Yes, Hilbert’s calculation of gravitational repulsion, which he published in a journal he co-edited with Einstein, is correct.
Moreover, here is a simple way anyone can be convinced, without solving any equations at all, that a spacecraft can be accelerated from rest to relativistic speeds by a much heavier mass moving at relativistic speeds.
Suppose we are watching through our telescope a distant heavy mass moving at relativistic speed along the x axis in the +x direction and approaching a spacecraft initially parked at rest a distance b off the x axis.
Now, imagine that some other distant inertial observer is in the rest frame of the heavy mass. Through his telescope, he sees a spacecraft approaching the stationary heavy mass at relativistic speed and with impact parameter b. He is not surprised to see the spacecraft follow an unbounded orbit described by the well-known equation of motion of a particle in a Schwarzschild field (or in a Newtonian field if the field is weak).
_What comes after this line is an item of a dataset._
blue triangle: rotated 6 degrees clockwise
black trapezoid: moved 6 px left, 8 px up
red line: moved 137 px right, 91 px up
Without solving the equation of motion, we already know two things about what this other observer sees: (1) The spacecraft will be deflected from its original path into some new direction; and (2) the spacecraft will have about the same speed after its interaction with the heavy mass as it had before, because the gravitational field has a conservative potential.
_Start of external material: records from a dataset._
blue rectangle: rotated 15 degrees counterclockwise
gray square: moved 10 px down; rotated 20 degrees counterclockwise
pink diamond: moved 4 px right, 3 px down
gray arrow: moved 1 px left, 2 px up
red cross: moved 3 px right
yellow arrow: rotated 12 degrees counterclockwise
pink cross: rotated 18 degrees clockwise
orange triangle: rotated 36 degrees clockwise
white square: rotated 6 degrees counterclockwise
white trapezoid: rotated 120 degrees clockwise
But the spacecraft motion that this other observer sees is related to the motion we see by a simple Lorentz transformation in the x direction, since we are each distant, unaccelerated observers. And since the other observer sees the spacecraft lose some velocity in the –x direction, we must see the spacecraft gain some velocity in the +x direction, as well as some velocity in the perpendicular direction, after its interaction with the heavy mass.
In a strong Schwarzschild field, 180-degree U-turn orbits are possible. Again, without solving equations, one can see that in such a case a spacecraft can be accelerated from rest to a speed greater than that of an approaching relativistic heavy mass.
Andrew, I enjoyed meeting you at the STAIF conference about eight years ago, and I wish you much success with the work you and Jim Woodward were doing on inertial propulsion.